Signals Midwest
At This Age
(Tiny Engines)
What has always awed listeners with Signals Midwest is their larger than life hooks, embedding more than just vocal lines, guitar lines or harmonies into a song. Instead, they find ways to make everything assemble together and ring unanimously. At This Age finds the veterans of the modern emo/punk scene still kicking with a pulse, albeit it one that is energetic even while succumbing to the realization of time.
“I should have been a painter, I should have found a way to live a little better,” Max Stern cries out on “Should Have Been A Painter.” That tone sets through with the record and with a lot of the genre’s releases as of late. It’s become more of a narrative of questioning everything it is that one is doing to continue this life. It’s on the new PUP record, Into It. Over It. release (side note, Evan Weiss produced this record) and many other of the bands thriving around as of late. There’s the need to evolve but with that, what comes with that? Does evolution necessarily have to involve ‘growing up’ and ditching the love and passion found within the years of music? With each record just mentioned, the narrative becomes the story of triumph, and then there’s the rock solid record to prove it.

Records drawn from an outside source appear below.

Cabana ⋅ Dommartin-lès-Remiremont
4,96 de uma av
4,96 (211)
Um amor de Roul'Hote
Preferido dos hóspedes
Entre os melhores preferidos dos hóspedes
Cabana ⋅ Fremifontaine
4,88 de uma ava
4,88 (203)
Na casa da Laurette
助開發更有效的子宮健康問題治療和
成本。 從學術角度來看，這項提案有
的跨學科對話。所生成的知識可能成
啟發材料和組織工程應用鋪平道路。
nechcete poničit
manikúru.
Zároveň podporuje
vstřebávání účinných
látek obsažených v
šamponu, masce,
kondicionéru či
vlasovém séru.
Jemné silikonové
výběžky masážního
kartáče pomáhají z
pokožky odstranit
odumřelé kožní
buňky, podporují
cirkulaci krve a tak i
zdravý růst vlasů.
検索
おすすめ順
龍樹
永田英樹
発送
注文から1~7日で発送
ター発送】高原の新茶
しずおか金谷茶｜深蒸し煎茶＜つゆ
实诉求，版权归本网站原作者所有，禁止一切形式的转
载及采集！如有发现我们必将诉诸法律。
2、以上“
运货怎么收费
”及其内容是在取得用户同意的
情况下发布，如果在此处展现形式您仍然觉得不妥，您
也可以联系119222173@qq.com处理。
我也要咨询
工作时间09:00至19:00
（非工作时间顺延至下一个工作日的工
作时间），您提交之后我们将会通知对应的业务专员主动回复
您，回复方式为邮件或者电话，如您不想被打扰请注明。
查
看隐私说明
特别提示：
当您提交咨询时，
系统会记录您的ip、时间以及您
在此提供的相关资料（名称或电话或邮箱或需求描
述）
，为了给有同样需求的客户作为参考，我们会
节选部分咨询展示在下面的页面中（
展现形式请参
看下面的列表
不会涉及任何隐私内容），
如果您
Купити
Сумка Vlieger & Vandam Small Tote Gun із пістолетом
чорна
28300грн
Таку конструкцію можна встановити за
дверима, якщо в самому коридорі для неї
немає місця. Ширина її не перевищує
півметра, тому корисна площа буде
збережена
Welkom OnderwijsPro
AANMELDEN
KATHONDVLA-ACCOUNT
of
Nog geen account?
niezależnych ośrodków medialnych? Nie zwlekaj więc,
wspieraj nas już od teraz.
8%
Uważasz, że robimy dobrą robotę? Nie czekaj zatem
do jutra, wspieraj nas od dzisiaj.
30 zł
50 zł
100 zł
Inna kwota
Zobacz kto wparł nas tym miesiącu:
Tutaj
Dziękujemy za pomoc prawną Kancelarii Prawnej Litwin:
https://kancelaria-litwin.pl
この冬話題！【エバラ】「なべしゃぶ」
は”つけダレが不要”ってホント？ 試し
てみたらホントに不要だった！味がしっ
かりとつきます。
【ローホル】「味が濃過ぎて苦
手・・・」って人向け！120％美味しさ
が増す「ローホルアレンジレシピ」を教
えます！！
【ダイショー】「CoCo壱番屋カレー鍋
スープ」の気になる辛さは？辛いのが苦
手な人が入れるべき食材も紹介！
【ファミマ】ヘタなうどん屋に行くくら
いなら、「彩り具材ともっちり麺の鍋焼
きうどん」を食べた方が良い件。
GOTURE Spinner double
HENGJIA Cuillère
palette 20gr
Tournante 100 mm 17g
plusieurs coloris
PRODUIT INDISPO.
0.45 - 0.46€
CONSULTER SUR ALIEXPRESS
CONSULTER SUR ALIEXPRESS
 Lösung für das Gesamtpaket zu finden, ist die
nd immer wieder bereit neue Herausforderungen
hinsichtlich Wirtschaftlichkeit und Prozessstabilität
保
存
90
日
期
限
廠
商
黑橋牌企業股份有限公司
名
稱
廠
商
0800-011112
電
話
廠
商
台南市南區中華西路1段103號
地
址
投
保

Signals Midwest decided to push past all the uncertainty with At This Age, crafting a raw release a half hour long. The guitars across the record are distorted — maybe more of a light crunch — and form the solid framework of edge the band was looking for. At times the band can drop off completely into a spacey twirl, like the gorgeous build of “Alchemy Hour.” It’s moments like this where it shows the prowess of songwriting of eight year veterans. Couple these moments with explosive drum work and each song has massive appeal, helped further by Stern’s rough vocal deliveries, finding catchy anthems to fly with.
Then there are the songs where all of Stern’s emotions crumble in the lyrics, like the hefty closer “Song For Ana.” It finds Stern on the edge, testing the scale of the breaking point, guided along by drums that hit hard enough to collapse the mountain we are all trying to climb. As the song reaches it’s climax the guitars break through the walls of emotion with their own orchestrated motifs, echoing behind Stern’s fall. It’s a song that shows Signals Midwest in the light that should always be shined upon them, not from behind the door but illuminating an entire house.
There’s one song that seems to not cackle with energy, “Who I Was Before We Met.” It’s acoustic, intimate and a personal reflection from Stern. It’s also a song that calls back the refrain of “West Side Summer,” which in itself is one of the catchiest songs across the record. Details like these help tie the records ends together, wrapping it in a neat bow on top of a perfect gift, which At This Age is.